This is my preliminary view on West Coast Americans ….. I am certain that over time it will change and I’m absolutely certain that middle America and the East Coast is all a completely separate matter – that said this is my personal blog and I’m only incoherently rambling so….

But let’s get to what I have learnt along the way and what’s been happening in my world.

  • Americans are very friendly, generally very intelligent and love their Starbucks.
  • They have extraordinary mathematics skills – they need them because every price you see excludes sales taxes or tips
  • They are pretty generous all round – giving time, money and emotional energy to a number of enterprises

Put simply, who would have thought that Americans are thoughtful, intelligent and all together lovely people to meet and know?!  I mean surely my prejudiced view of the world is the right one …. right?

I have learnt that government departments are terrible to deal with and that we have it very good ‘back home’ – however I also understand that built into every Americans DNA is a fundamental distrust of government – they are all for self empowerment and self-responsibility.

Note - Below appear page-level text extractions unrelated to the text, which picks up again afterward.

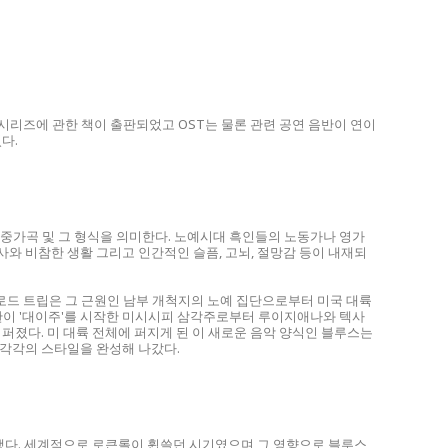
시리즈에 관한 책이 출판되었고 OST는 물론 관련 공연 음반이 연이
다.
대중가곡 및 그 형식을 의미한다. 노예시대 흑인들의 노동가나 영가
사와 비참한 생활 그리고 인간적인 슬픔, 고뇌, 절망감 등이 내재되
 로드 트립은 그 근원인 남부 개척지의 노예 집단으로부터 미국 대륙
칸이 '대이주'를 시작한 미시시피 삼각주로부터 루이지애나와 텍사
 퍼졌다. 미 대륙 전체에 퍼지게 된 이 새로운 음악 양식인 블루스는
 각각의 스타일을 완성해 나갔다.
작했다. 세계적으로 로큰롤이 휩쓸던 시기였으며 그 영향으로 블루스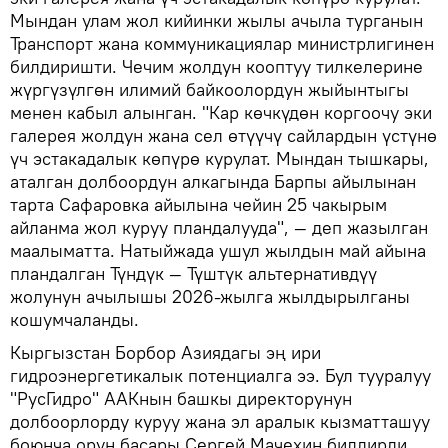
Мындан улам жол кийинки жылы ачыла турганын
Транспорт жана коммуникациялар министрлигинен
билдиришти. Чечим жолдун кооптуу тилкелерине
жүргүзүлгөн илимий байкоолордун жыйынтыгы
менен кабыл алынган. "Кар көчкүдөн коргоочу эки
галерея жолдун жана сел өтүүчү сайлардын үстүнө
үч эстакадалык көпүрө курулат. Мындан тышкары,
аталган долбоордун алкагында Барпы айылынан
тарта Сафаровка айылына чейин 25 чакырым
айланма жол куруу пландалууда", — деп жазылган
маалыматта. Натыйжада ушул жылдын май айына
пландалган Түндүк — Түштүк альтернативдүү
жолунун ачылышы 2026-жылга жылдырылганы
кошумчаланды.
Кыргызстан Борбор Азиядагы эң ири
гидроэнергетикалык потенциалга ээ. Бул тууралуу
"РусГидро" ААКнын башкы директорунун
долбоорлорду куруу жана эл аралык кызматташуу
боюнча орун басары Сергей Мачехин билдирди.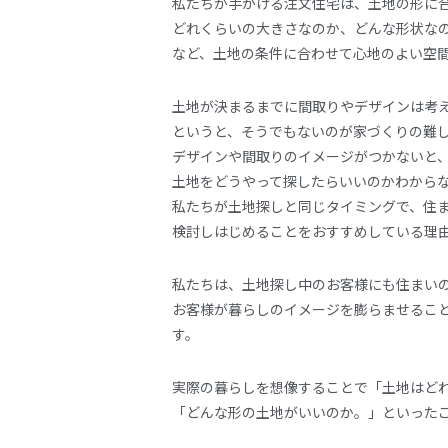
私たちが手がける注文住宅は、土地の形に
どれくらいの大きさなのか、どんな形状な
など、土地の条件に合わせて心地のよい空
土地が決まるまでに間取りやデザインは考
というと、そうでもないのが家づくりの難
デザインや間取りのイメージがつかないと
土地をどうやって探したらいいのかわから
私たちが土地探しと同じタイミングで、住
検討しはじめることをおすすめしている理
私たちは、土地探し中のお客様にも住まい
お客様が暮らしのイメージを膨らませるこ
す。
実際の暮らしを想像することで「土地はど
「どんな形の土地がいいのか。」といった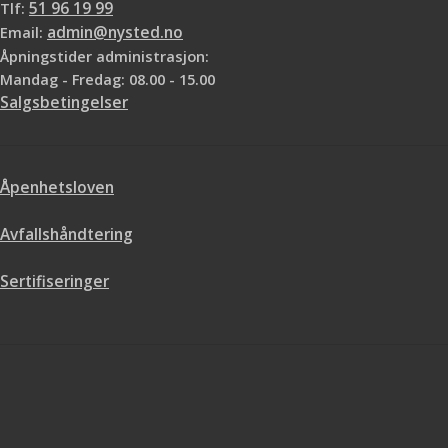
Tlf:
51 96 19 99
Email:
admin@nysted.no
Åpningstider administrasjon:
Mandag - Fredag: 08.00 - 15.00
Salgsbetingelser
Åpenhetsloven
Avfallshåndtering
Sertifiseringer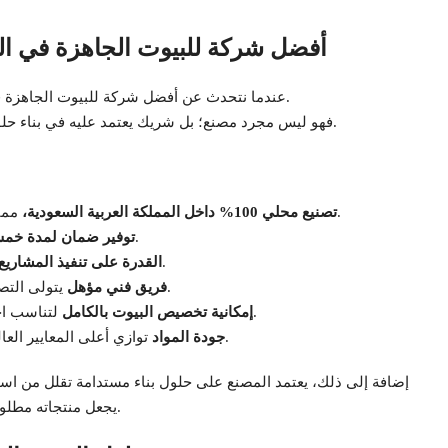
أفضل شركة للبيوت الجاهزة في السع
عندما نتحدث عن أفضل شركة للبيوت الجاهزة في السعودية، فإن اسم مصنع الشايع يأتي في المقدمة بجدارة.
فهو ليس مجرد مصنع؛ بل شريك يعتمد عليه في بناء حلول متكاملة تناسب القطاعين السكني والتجاري على حد سواء.
مما يضمن سرعة التوريد وخفض التكلفة مقارنة بالمستورد.
تصنيع محلي 100% داخل المملكة العربية السعودية،
على جميع المنتجات، تشمل المواد والتركيب.
توفير ضمان لمدة خم
للشركات والمقاولين ضمن جداول زمنية دقيقة.
القدرة على تنفيذ المشاريع 
يتولى التصميم والتصنيع والتركيب وفق المعايير الهندسية العالمية.
فريق فني مؤهل
لتناسب احتياجات العميل (غرف، كرفانات، برتبلات، بيوت متنقلة).
إمكانية تخصيص البيوت بالكامل
توازي أعلى المعايير العالمية، مع الاعتماد على ألواح الساندويتش بانل المتطورة.
جودة المواد
إضافة إلى ذلك، يعتمد المصنع على حلول بناء مستدامة تقلل من استه
يجعل منتجاته مطلوبة في المدن السعودية الكبرى كـ الرياض وجدة والدمام والخبر.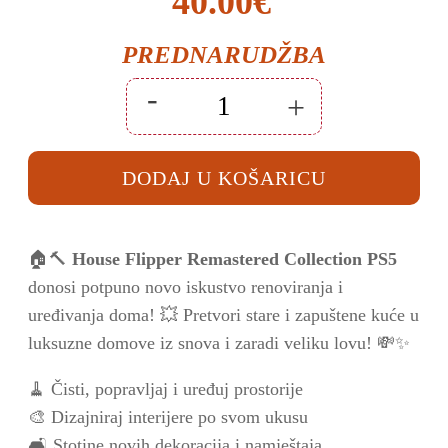
Izvorna
Trenutna
40.00
€
cijena
cijena
PREDNARUDŽBA
bila
je:
-
+
je:
40.00€.
House
Flipper
-
43.00€.
Remastered
DODAJ U KOŠARICU
Collection
PS5
količina
🏠🔨
House Flipper Remastered Collection PS5
donosi potpuno novo iskustvo renoviranja i
uređivanja doma! 💥 Pretvori stare i zapuštene kuće u
luksuzne domove iz snova i zaradi veliku lovu! 💸✨
🧹 Čisti, popravljaj i uređuj prostorije
🎨 Dizajniraj interijere po svom ukusu
🛋️ Stotine novih dekoracija i namještaja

Having spent all of my life living in a country that regularly hands those responsibilities over to other human beings and organisations is a big thing when you come here and nobody asks for a handout – I must admit it’s refreshing.

  • Americans are an optimistic bunch
  • They think big – they see none of the worlds problems as insurmountable
  • They don’t suffer from the tall poppy syndrome

Oh yeah, they absolutely love things that everyone else should – AirBnB, eBay, Amazon, Yelp, Skype and anything and everything that makes life a little easier – they even embrace driverless Google Cars

  • Californians are most petrol conscious than any place i’ve ever been
  • They go a little crazy over Halloween – 7 BILLION dollars a year crazy…. uhhuh
  • They love their electric cars

You can’t look sideways in this town without seeing six Tesla’s driving down the road – yes, it’s awesome

So, that concludes ‘what i’ve learnt’ section ….. now we move swiftly along to the ‘how am I doing section’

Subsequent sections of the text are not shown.